Continuó meciéndose y pasándose las manos por la falda, mientras la señorita Martin no decía nada y él se sentía resentido con ella, sin ninguna justificación, por supuesto.
– Lo he aprendido todo sobre la valentía en algunas de las historias que me has contado, papá -dijo Lizzie al fin-. Uno sólo puede demostrar valor cuando tiene miedo. Si no se siente miedo, no hay ninguna necesidad de valentía.
– ¿Y siempre has deseado hacer algo valiente, Lizzie? -le preguntó la señorita Martin-. ¿Como la Amanda de tu historia, cuando podría haberse escapado antes del bosque si no se hubiera detenido a rescatar al perro de la trampa para conejos?
– Pero no sólo para luchar contra las brujas y el mal, ¿verdad? -dijo Lizzie.

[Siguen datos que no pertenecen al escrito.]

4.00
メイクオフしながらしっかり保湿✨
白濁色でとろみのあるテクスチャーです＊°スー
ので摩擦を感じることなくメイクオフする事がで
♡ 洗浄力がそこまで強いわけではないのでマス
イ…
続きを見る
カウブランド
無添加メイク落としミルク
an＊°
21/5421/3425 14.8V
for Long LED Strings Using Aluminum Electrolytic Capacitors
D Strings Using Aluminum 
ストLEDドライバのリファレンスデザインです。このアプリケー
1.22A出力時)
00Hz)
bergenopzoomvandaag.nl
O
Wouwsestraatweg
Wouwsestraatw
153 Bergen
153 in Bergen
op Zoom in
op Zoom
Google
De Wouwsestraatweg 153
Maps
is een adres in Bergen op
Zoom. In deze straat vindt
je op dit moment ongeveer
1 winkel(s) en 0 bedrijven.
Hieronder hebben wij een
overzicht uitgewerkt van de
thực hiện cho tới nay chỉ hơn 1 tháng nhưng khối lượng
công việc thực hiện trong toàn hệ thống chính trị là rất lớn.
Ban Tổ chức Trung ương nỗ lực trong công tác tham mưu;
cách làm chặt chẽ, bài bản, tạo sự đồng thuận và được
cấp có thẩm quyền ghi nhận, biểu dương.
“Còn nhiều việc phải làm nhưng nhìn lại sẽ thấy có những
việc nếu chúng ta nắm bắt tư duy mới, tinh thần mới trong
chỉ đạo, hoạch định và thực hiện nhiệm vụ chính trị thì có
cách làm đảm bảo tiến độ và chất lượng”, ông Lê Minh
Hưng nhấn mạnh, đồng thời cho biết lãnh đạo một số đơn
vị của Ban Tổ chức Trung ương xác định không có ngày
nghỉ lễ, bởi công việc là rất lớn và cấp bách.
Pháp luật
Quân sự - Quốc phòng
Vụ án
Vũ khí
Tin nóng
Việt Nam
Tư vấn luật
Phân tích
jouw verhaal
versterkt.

– También para entrar en lo desconocido -dijo Claudia-, cuando es más fácil aferrarse a lo que es conocido y seguro.
– Entonces creo que seré valiente -dijo Lizzie, pasado otro corto momento de silencio-. ¿Te sentirás orgulloso de mí, papá, si lo soy?
– Siempre estoy orgulloso de ti, cariño -dijo él-, pero sí, me sentiría especialmente orgulloso si fueras tan valiente como para ir. Y sería muy feliz si resultara que lo pasas tan bien allí como creo que lo pasarás.
– Entonces iré -dijo ella, decidida, y al instante dejó de mecerse-. Iré, señorita Martin.
Y acto seguido se giró a cogerse del brazo de él, se subió a su regazo, abrazándolo, y escondió la cara.
Él la abrazó, echó atrás la cabeza y cerró los ojos. Tuvo que tragar saliva, pues se sentía ridículamente a punto de echarse a llorar. Cuando abrió los ojos vio que la señorita Martin los estaba mirando muy seria, nuevamente en su postura de disciplinada profesora, o como su muy querida amiga.
Sin pensarlo, alargó el brazo sobre la mesa. Después de mirarle la mano un momento, ella puso la suya encima.
Ah, la vida es amargamente irónica a veces, pensó. De nuevo se sentía como si hubiera encontrado una familia donde no podía haber ninguna, justo cuando estaba obligado por el honor a proponerle matrimonio a una mujer que nunca deseaba que la besaran.
Cerró la mano sobre la de la señorita Martin y se la apretó fuertemente.